Out of the records below, copy all lines in which the word "Pepper" occurs.

DATASET EXTRACT START

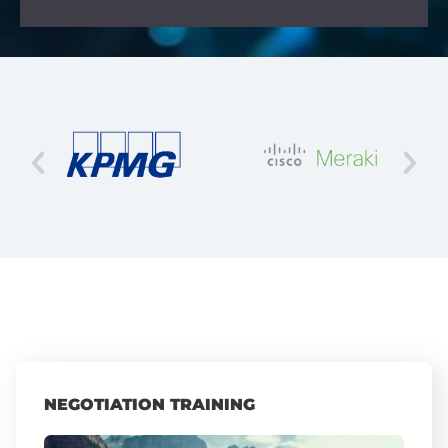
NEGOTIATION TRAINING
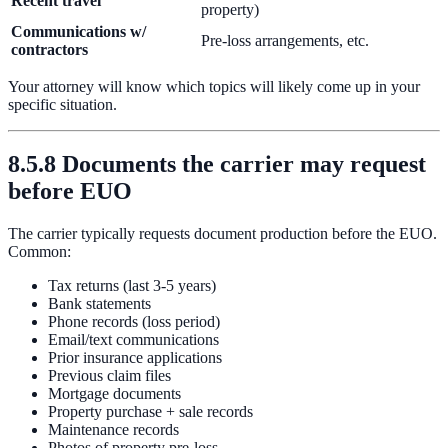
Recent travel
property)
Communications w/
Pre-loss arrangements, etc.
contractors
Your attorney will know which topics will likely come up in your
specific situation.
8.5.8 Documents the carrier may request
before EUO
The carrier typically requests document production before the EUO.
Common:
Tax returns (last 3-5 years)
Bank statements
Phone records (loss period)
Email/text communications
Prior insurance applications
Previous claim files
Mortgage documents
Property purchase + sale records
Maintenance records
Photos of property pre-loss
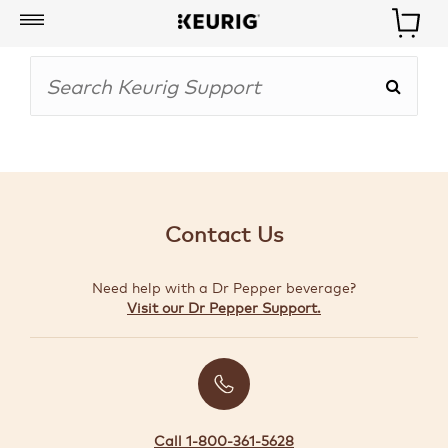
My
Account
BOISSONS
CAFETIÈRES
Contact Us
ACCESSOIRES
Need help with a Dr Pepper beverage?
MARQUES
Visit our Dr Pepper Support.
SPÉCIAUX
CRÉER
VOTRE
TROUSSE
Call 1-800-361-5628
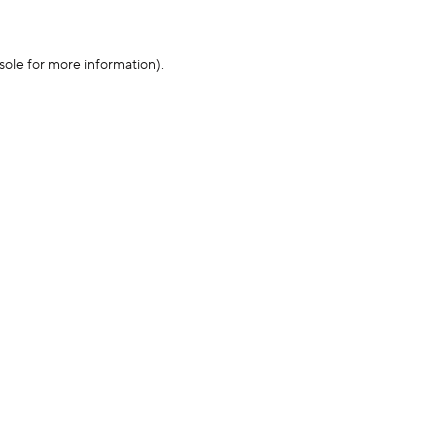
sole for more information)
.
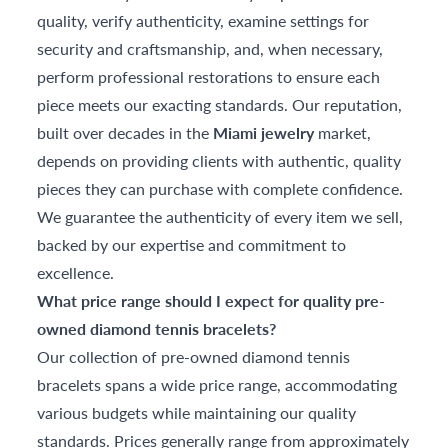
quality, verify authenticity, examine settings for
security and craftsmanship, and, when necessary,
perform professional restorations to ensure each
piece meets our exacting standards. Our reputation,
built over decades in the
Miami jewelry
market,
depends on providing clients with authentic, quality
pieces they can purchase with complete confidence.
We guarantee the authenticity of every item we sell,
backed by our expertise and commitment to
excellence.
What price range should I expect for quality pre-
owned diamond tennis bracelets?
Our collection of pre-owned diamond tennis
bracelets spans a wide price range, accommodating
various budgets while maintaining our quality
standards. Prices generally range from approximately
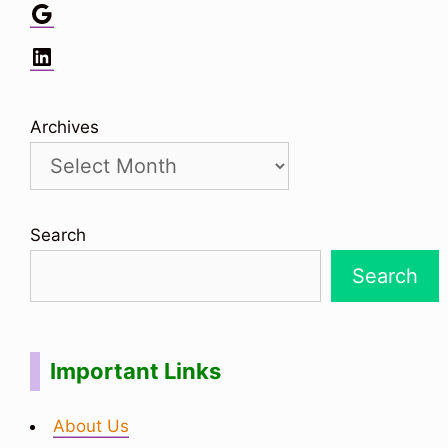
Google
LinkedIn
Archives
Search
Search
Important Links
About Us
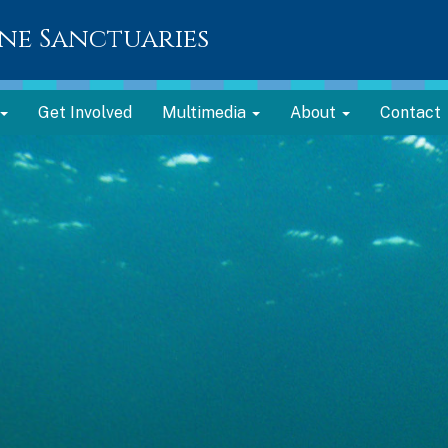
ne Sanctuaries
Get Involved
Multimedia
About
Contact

DATASET EXTRACT END
DATASET EXTRACT START

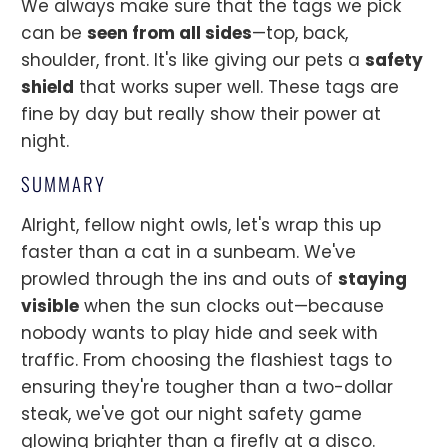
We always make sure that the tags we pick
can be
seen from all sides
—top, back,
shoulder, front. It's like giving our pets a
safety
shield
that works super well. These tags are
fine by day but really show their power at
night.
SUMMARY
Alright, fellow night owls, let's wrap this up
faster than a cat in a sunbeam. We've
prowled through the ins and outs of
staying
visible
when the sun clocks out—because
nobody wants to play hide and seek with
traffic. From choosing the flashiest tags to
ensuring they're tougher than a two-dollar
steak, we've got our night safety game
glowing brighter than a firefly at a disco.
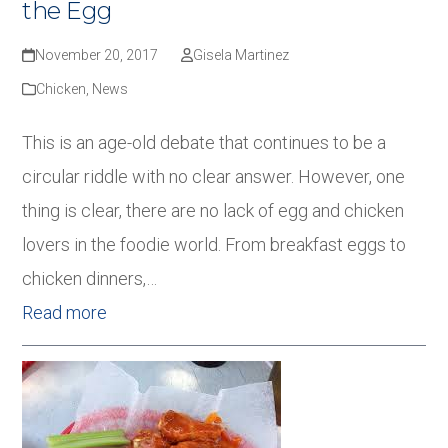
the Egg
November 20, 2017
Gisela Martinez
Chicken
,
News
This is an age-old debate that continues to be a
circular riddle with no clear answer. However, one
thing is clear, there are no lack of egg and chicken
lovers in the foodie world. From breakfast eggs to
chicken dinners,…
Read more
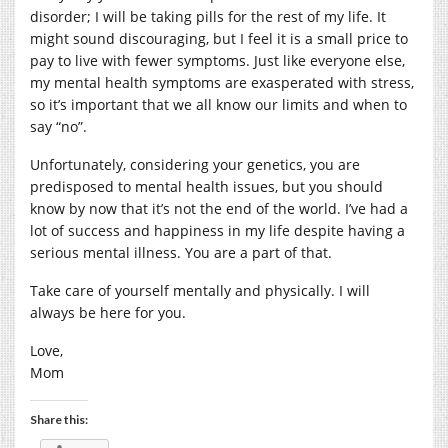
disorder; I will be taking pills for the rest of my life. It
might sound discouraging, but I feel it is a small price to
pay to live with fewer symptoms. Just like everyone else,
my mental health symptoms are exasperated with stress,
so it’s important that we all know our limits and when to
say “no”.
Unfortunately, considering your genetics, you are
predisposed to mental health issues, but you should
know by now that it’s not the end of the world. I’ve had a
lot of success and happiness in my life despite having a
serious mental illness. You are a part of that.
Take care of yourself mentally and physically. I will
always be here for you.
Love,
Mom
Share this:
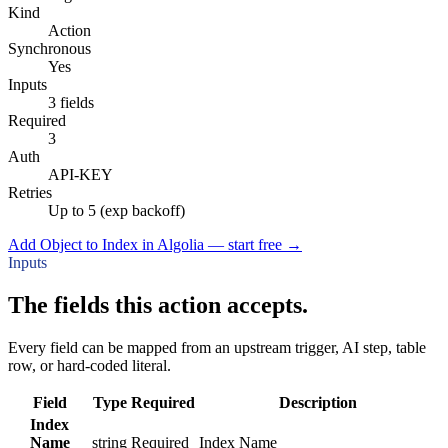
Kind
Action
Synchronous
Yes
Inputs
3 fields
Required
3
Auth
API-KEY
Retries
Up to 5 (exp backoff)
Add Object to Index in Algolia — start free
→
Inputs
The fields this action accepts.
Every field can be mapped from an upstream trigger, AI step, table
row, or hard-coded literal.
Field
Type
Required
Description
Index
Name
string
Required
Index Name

DATASET EXTRACT END
DATASET EXTRACT START

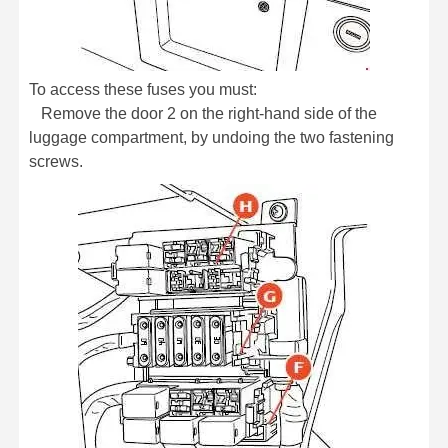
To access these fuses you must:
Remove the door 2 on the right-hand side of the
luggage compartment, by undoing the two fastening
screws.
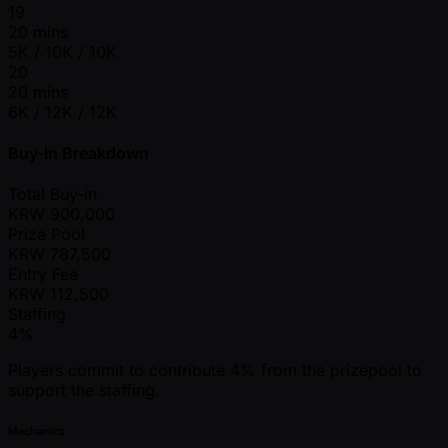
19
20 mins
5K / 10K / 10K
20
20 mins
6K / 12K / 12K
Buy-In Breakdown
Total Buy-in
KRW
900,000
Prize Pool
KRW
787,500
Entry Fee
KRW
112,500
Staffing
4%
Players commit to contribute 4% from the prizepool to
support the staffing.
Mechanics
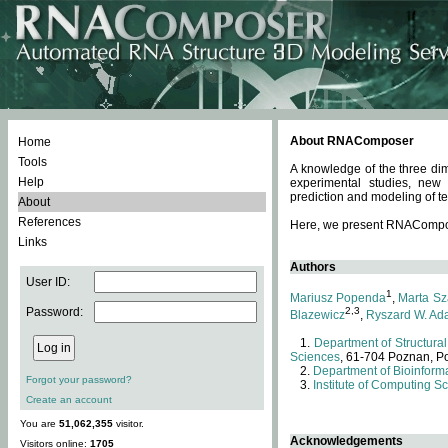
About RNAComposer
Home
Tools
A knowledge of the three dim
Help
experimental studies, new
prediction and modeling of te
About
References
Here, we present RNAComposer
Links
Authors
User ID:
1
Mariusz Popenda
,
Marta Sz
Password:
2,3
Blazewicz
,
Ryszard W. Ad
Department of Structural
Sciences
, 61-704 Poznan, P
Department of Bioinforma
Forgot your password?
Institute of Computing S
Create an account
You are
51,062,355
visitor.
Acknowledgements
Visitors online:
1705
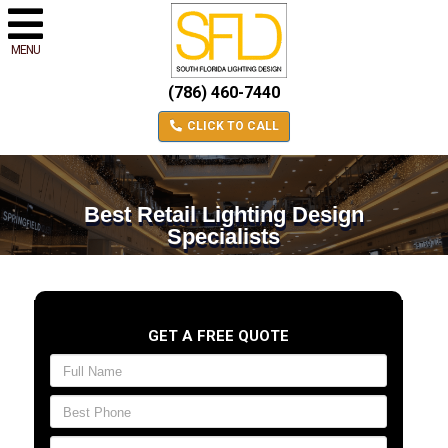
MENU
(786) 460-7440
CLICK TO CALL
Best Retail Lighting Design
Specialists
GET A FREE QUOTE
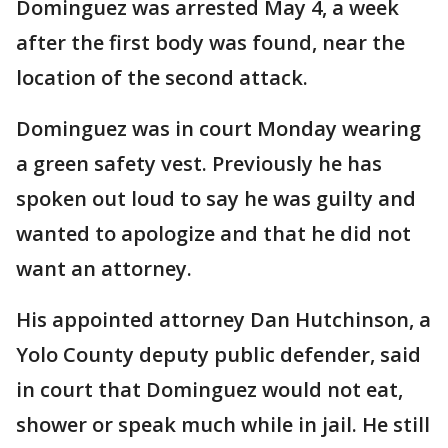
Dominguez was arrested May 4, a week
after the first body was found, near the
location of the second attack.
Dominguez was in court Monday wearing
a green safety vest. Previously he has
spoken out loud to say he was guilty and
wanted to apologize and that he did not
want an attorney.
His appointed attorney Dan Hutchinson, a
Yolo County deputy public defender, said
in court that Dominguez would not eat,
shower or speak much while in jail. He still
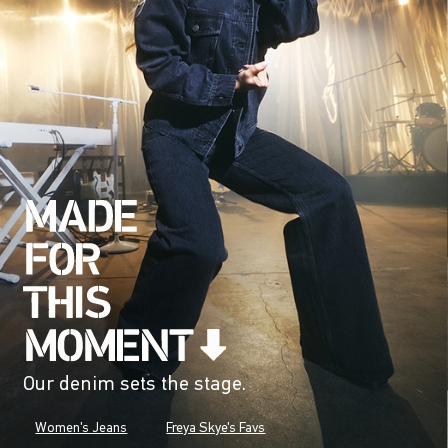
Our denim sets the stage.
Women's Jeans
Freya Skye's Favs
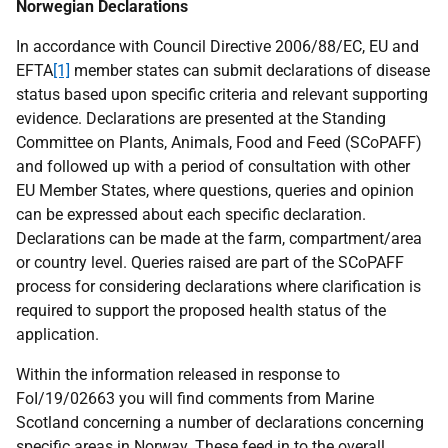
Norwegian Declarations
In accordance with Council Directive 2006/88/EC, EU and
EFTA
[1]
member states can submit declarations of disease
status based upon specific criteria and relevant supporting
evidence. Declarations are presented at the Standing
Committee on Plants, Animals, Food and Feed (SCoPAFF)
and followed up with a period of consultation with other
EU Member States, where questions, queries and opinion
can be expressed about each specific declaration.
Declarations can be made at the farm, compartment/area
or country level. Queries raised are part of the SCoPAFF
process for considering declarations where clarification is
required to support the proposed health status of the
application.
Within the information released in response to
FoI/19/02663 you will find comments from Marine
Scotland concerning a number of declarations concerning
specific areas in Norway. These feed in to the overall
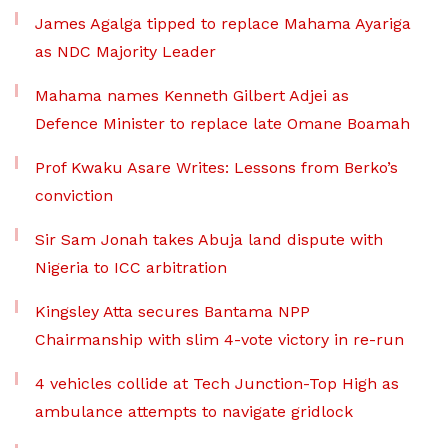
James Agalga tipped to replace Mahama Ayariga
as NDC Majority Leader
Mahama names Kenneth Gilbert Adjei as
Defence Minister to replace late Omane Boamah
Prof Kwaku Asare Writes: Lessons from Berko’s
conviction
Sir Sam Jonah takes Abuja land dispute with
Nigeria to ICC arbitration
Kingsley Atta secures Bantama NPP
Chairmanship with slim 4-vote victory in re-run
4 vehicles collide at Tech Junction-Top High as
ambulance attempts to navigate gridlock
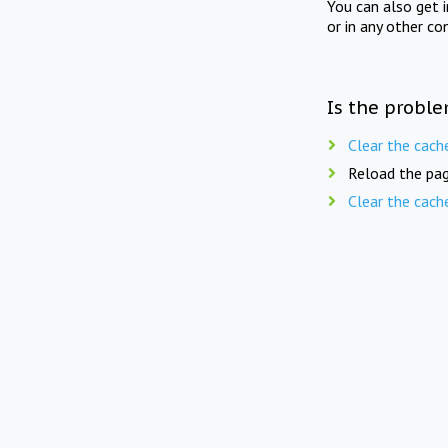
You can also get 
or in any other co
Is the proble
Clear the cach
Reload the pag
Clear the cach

DATASET EXTRACT END

== EXERCISE SOLUTION ==
Need help with a Dr Pepper beverage?
Visit our Dr Pepper Support.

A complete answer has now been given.